■ TASK PROMPT:
Please transcribe the entries that follow exactly as they stand, skipping each picture.

■ GIVEN DATA:
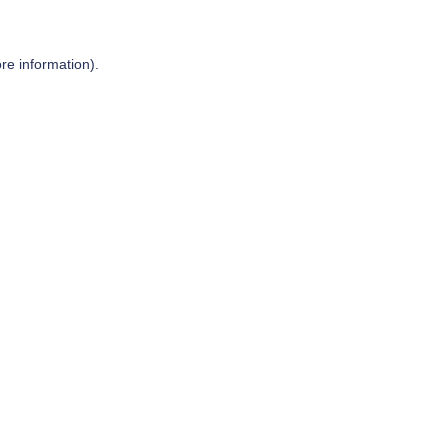
re information).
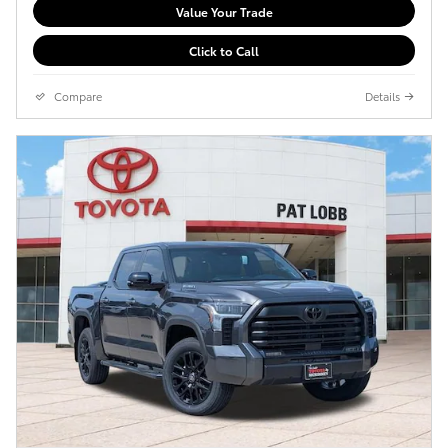
Value Your Trade
Click to Call
Compare
Details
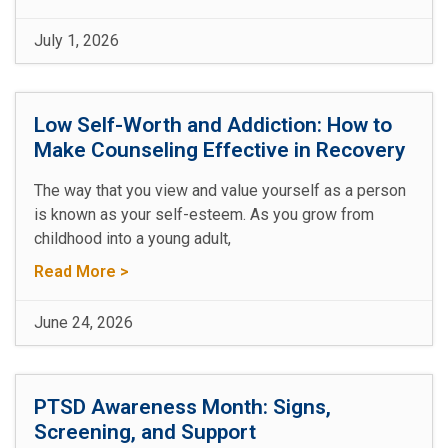
July 1, 2026
Low Self-Worth and Addiction: How to
Make Counseling Effective in Recovery
The way that you view and value yourself as a person
is known as your self-esteem. As you grow from
childhood into a young adult,
Read More >
June 24, 2026
PTSD Awareness Month: Signs,
Screening, and Support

■ ANSWER TO THIS TASK:
re information).
Value Your Trade
Click to Call
Compare
Details
July 1, 2026
Low Self-Worth and Addiction: How to
Make Counseling Effective in Recovery
The way that you view and value yourself as a person
is known as your self-esteem. As you grow from
childhood into a young adult,
Read More >
June 24, 2026
PTSD Awareness Month: Signs,
Screening, and Support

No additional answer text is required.